» **WORK INSTRUCTIONS**
Reproduce the entries below in full, word for word.

» **SUPPLIED RECORDS**
*** Begin section ***
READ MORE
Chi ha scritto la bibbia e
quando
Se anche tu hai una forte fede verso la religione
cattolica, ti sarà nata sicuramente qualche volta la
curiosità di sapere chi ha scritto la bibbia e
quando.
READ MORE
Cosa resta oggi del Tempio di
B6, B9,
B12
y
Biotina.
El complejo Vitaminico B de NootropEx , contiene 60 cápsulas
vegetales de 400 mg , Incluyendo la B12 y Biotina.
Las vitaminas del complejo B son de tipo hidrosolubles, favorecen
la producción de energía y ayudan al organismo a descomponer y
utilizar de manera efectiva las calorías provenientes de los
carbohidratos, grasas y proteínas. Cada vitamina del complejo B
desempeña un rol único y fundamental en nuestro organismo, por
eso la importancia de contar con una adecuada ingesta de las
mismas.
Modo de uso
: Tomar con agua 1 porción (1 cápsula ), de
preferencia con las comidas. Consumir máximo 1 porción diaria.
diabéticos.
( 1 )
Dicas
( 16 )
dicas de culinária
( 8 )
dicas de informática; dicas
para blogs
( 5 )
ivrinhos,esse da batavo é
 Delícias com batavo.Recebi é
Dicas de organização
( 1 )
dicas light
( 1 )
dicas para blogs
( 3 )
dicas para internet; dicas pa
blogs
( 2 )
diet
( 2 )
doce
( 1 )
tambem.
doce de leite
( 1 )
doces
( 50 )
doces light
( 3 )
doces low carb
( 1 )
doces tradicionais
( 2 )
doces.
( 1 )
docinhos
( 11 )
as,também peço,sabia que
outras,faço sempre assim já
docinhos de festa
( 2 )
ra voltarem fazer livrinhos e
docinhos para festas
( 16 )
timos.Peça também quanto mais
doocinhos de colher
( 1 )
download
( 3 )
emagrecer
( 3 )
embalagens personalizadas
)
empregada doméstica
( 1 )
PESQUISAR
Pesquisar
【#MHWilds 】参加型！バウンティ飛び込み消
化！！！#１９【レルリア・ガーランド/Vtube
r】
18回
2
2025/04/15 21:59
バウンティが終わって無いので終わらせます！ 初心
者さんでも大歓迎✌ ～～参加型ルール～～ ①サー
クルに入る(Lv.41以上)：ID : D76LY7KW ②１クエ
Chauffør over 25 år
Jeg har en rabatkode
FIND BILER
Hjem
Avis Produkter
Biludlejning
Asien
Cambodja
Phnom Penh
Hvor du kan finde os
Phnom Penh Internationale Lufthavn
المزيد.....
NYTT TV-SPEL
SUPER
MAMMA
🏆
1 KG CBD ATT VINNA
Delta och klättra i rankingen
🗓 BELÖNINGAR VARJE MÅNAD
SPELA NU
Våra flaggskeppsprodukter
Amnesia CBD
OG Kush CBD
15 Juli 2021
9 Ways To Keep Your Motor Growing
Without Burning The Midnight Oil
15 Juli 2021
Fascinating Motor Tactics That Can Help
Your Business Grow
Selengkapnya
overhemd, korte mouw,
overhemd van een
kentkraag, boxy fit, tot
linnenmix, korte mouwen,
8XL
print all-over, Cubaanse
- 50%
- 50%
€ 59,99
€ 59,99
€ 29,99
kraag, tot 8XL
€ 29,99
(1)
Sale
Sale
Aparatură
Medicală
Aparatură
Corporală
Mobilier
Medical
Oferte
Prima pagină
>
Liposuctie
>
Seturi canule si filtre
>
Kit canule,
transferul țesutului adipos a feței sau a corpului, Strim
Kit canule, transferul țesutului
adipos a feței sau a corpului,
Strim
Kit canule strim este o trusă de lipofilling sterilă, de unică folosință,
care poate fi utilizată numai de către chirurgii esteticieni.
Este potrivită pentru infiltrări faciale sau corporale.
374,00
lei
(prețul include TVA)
*** End section ***
» **RESPONSE BELOW**
READ MORE
Chi ha scritto la bibbia e
quando
Se anche tu hai una forte fede verso la religione
cattolica, ti sarà nata sicuramente qualche volta la
curiosità di sapere chi ha scritto la bibbia e
quando.
READ MORE
Cosa resta oggi del Tempio di
B6, B9,
B12
y
Biotina.
El complejo Vitaminico B de NootropEx , contiene 60 cápsulas
vegetales de 400 mg , Incluyendo la B12 y Biotina.
Las vitaminas del complejo B son de tipo hidrosolubles, favorecen
la producción de energía y ayudan al organismo a descomponer y
utilizar de manera efectiva las calorías provenientes de los
carbohidratos, grasas y proteínas. Cada vitamina del complejo B
desempeña un rol único y fundamental en nuestro organismo, por
eso la importancia de contar con una adecuada ingesta de las
mismas.
Modo de uso
: Tomar con agua 1 porción (1 cápsula ), de
preferencia con las comidas. Consumir máximo 1 porción diaria.
diabéticos.
( 1 )
Dicas
( 16 )
dicas de culinária
( 8 )
dicas de informática; dicas
para blogs
( 5 )
ivrinhos,esse da batavo é
 Delícias com batavo.Recebi é
Dicas de organização
( 1 )
dicas light
( 1 )
dicas para blogs
( 3 )
dicas para internet; dicas pa
blogs
( 2 )
diet
( 2 )
doce
( 1 )
tambem.
doce de leite
( 1 )
doces
( 50 )
doces light
( 3 )
doces low carb
( 1 )
doces tradicionais
( 2 )
doces.
( 1 )
docinhos
( 11 )
as,também peço,sabia que
outras,faço sempre assim já
docinhos de festa
( 2 )
ra voltarem fazer livrinhos e
docinhos para festas
( 16 )
timos.Peça também quanto mais
doocinhos de colher
( 1 )
download
( 3 )
emagrecer
( 3 )
embalagens personalizadas
)
empregada doméstica
( 1 )
PESQUISAR
Pesquisar
【#MHWilds 】参加型！バウンティ飛び込み消
化！！！#１９【レルリア・ガーランド/Vtube
r】
18回
2
2025/04/15 21:59
バウンティが終わって無いので終わらせます！ 初心
者さんでも大歓迎✌ ～～参加型ルール～～ ①サー
クルに入る(Lv.41以上)：ID : D76LY7KW ②１クエ
Chauffør over 25 år
Jeg har en rabatkode
FIND BILER
Hjem
Avis Produkter
Biludlejning
Asien
Cambodja
Phnom Penh
Hvor du kan finde os
Phnom Penh Internationale Lufthavn
المزيد.....
NYTT TV-SPEL
SUPER
MAMMA
🏆
1 KG CBD ATT VINNA
Delta och klättra i rankingen
🗓 BELÖNINGAR VARJE MÅNAD
SPELA NU
Våra flaggskeppsprodukter
Amnesia CBD
OG Kush CBD
15 Juli 2021
9 Ways To Keep Your Motor Growing
Without Burning The Midnight Oil
15 Juli 2021
Fascinating Motor Tactics That Can Help
Your Business Grow
Selengkapnya
overhemd, korte mouw,
overhemd van een
kentkraag, boxy fit, tot
linnenmix, korte mouwen,
8XL
print all-over, Cubaanse
- 50%
- 50%
€ 59,99
€ 59,99
€ 29,99
kraag, tot 8XL
€ 29,99
(1)
Sale
Sale
Aparatură
Medicală
Aparatură
Corporală
Mobilier
Medical
Oferte
Prima pagină
>
Liposuctie
>
Seturi canule si filtre
>
Kit canule,
transferul țesutului adipos a feței sau a corpului, Strim
Kit canule, transferul țesutului
adipos a feței sau a corpului,
Strim
Kit canule strim este o trusă de lipofilling sterilă, de unică folosință,
care poate fi utilizată numai de către chirurgii esteticieni.
Este potrivită pentru infiltrări faciale sau corporale.
374,00
lei
(prețul include TVA)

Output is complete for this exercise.